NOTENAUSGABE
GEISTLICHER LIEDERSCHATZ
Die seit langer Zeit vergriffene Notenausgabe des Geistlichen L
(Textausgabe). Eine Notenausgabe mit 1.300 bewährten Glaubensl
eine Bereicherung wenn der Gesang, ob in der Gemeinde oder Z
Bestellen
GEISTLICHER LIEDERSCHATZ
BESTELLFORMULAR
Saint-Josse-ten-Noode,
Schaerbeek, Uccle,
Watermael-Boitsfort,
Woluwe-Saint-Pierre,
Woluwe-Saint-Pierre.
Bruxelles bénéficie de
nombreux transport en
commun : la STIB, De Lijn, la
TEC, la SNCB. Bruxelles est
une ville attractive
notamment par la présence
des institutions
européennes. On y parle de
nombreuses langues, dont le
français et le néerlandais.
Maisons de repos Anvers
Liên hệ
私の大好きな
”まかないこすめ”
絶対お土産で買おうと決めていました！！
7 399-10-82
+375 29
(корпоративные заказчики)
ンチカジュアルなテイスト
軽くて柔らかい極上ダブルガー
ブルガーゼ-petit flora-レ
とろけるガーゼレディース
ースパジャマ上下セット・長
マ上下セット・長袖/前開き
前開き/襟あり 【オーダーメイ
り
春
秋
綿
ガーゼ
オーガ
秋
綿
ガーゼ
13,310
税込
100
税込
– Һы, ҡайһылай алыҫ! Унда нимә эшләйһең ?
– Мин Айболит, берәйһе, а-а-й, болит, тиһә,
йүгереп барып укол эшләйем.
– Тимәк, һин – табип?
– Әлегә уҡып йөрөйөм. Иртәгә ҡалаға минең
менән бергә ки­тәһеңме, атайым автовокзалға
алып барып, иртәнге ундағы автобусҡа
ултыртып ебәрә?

> [Your instructions]: How many lines in the records above contain the word "Pierre"? Reply with the number alone.

> [Output]: 2